Law, Not Torture, Protects National Security
Sunday, August 30th, 2009 by RLRFrom TruthDig
By Joe Conason
Predictably as always, the Republicans in Congress and in the conservative media are berating Attorney General Eric Holder for deciding to investigate the CIA’s use of abusive interrogation methods on terror suspects.
They warn that probing this sensitive history will compromise intelligence operations and endanger the nation. They insist that these techniques have, in the words of former Vice President Dick Cheney, saved thousands and perhaps hundreds of thousands of lives. They suggest that the attorney general should simply ignore the evidence of illegal conduct and “investigate the terrorists instead,” as if the Justice Department cannot do both.
But as those politicians and pundits ought to understand by now, the American system of justice was always meant to do both—that is, to apprehend and prosecute criminals, and to ensure that those who apprehend them do not violate the law in doing so. That system routinely investigates law enforcement officials who use excessive force because we recognize that the credibility and authority of the law depends on universal accountability.
Voices on the right have often protested prosecutions of police officers and sheriffs because, they claim, such accountability will lead to higher crime. Yet in fact, the declining crime rates of the past three decades have coincided with stronger efforts to ensure that the police observe the rights of suspects and avoid the use of undue violence.
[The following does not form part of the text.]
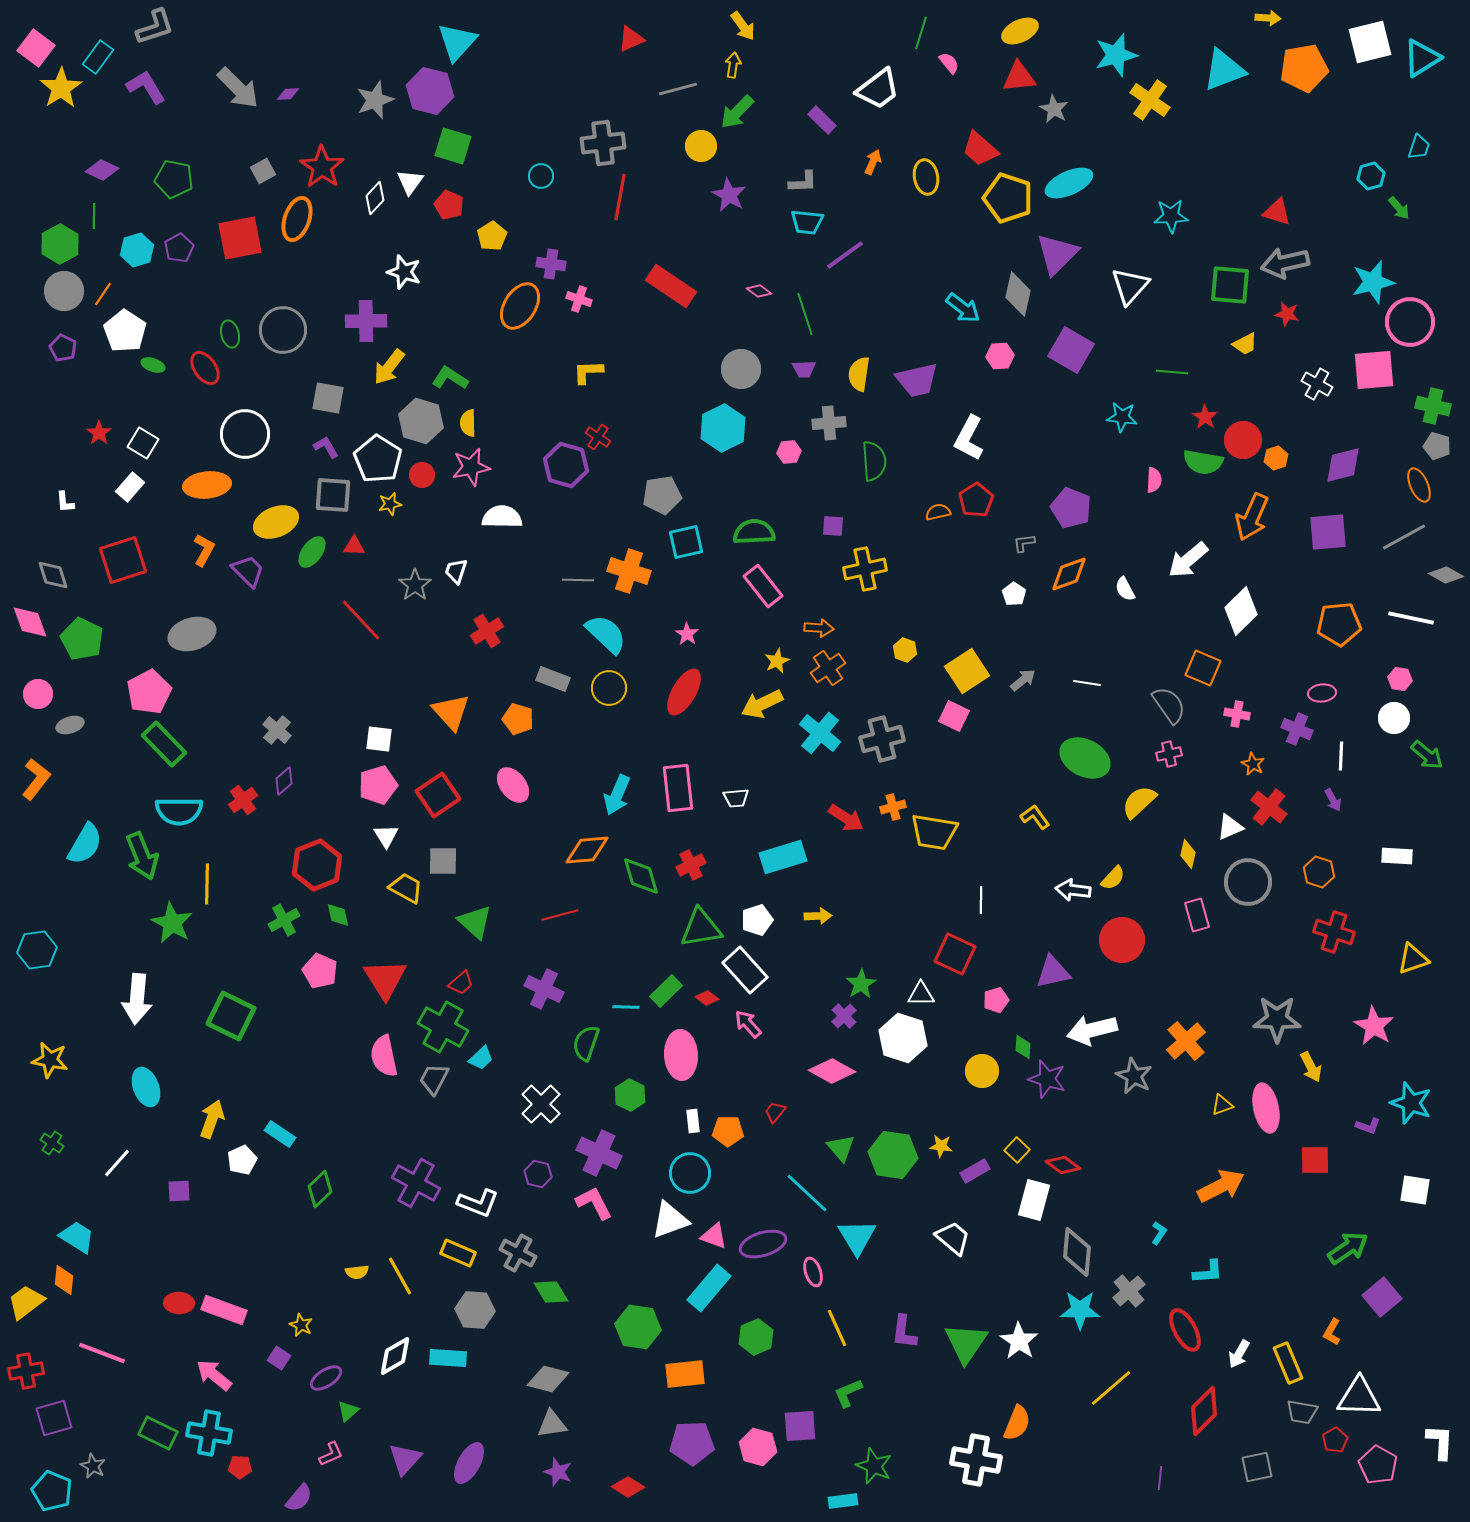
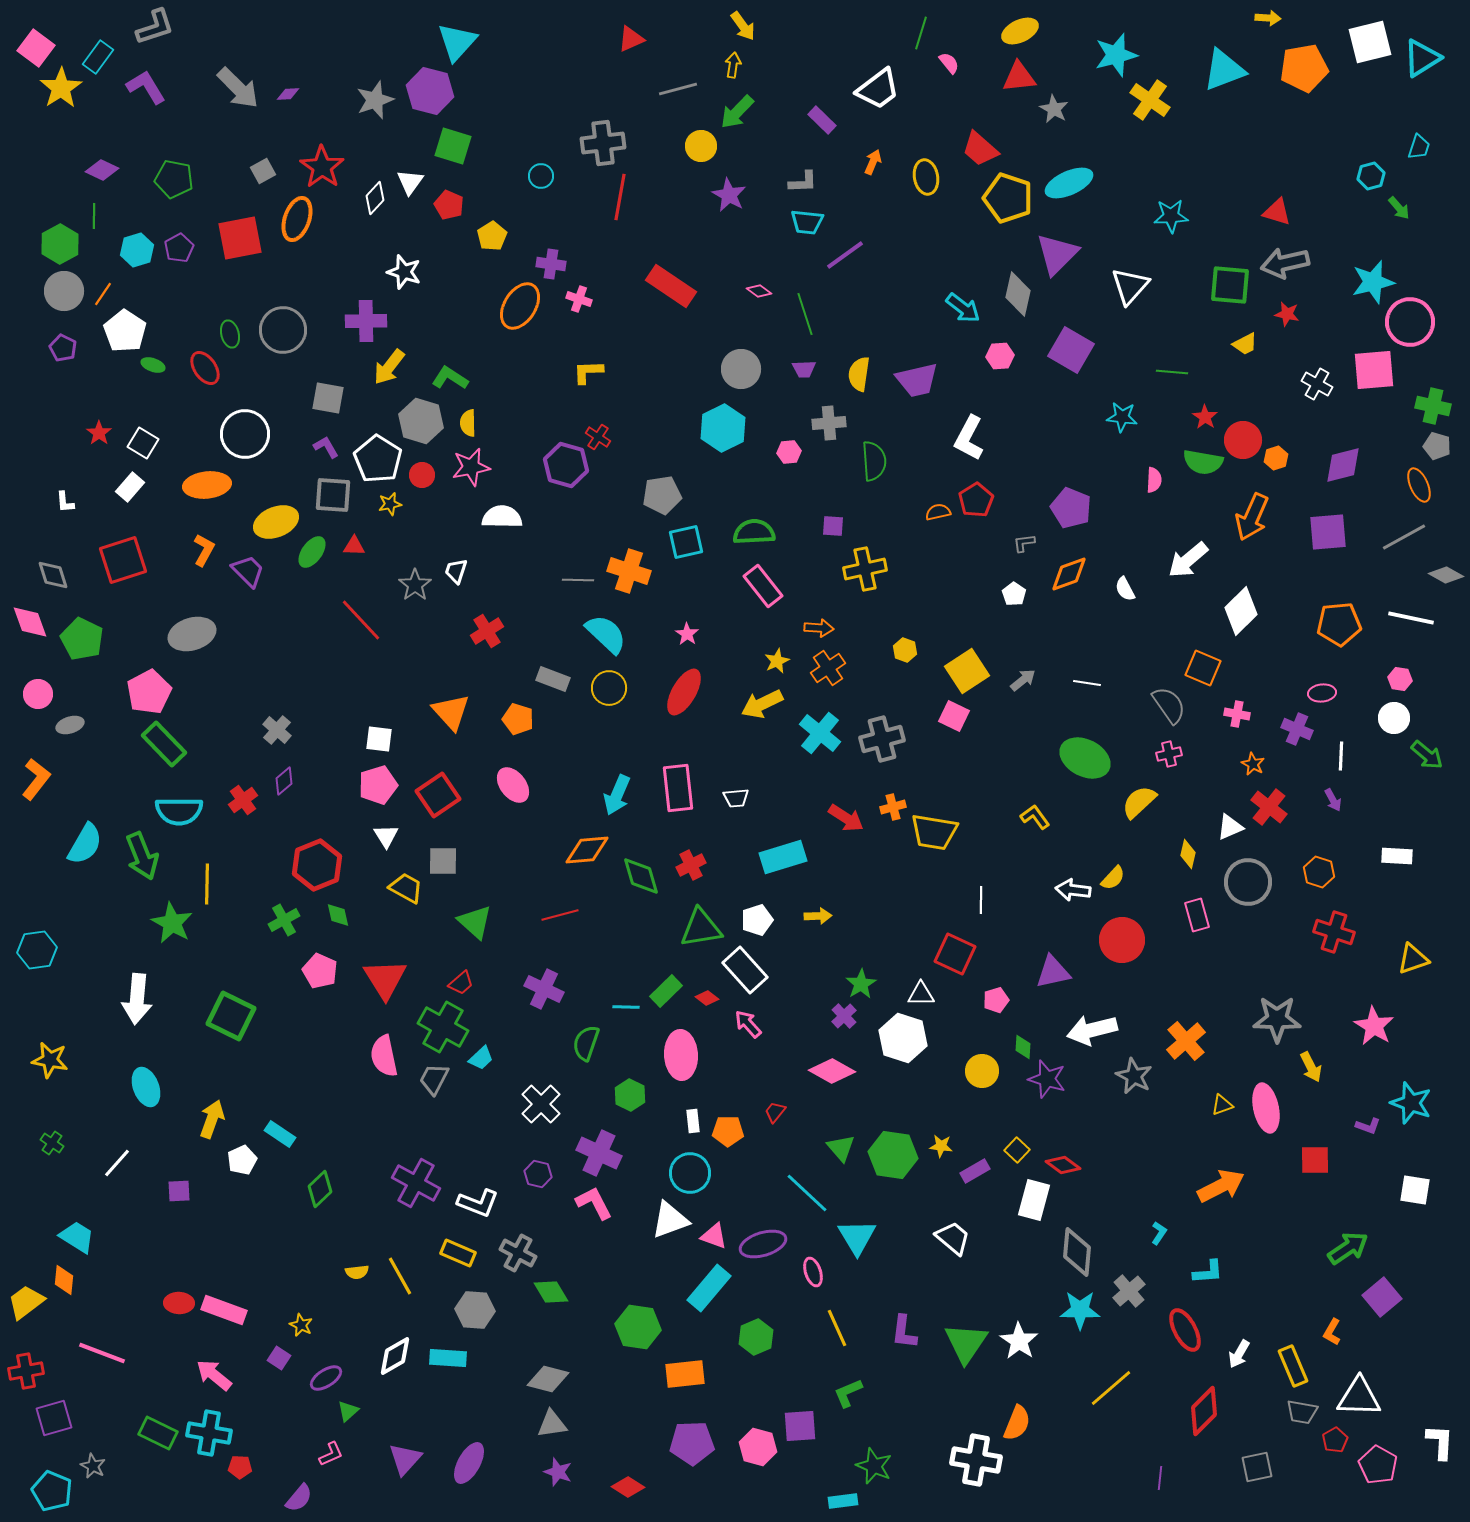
yellow rectangle at (1288, 1363): moved 5 px right, 3 px down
By the same principle, any nation that professes to live under constitutional governance must be able to ensure that its intelligence professionals observe relevant laws, including the international treaties that ban torture and abuse of prisoners. There is nothing in the U.S. Constitution, even the president’s wartime authority, that permits the chief executive and his minions to assume dictatorial power. So the attorney general must investigate abuses committed in their name.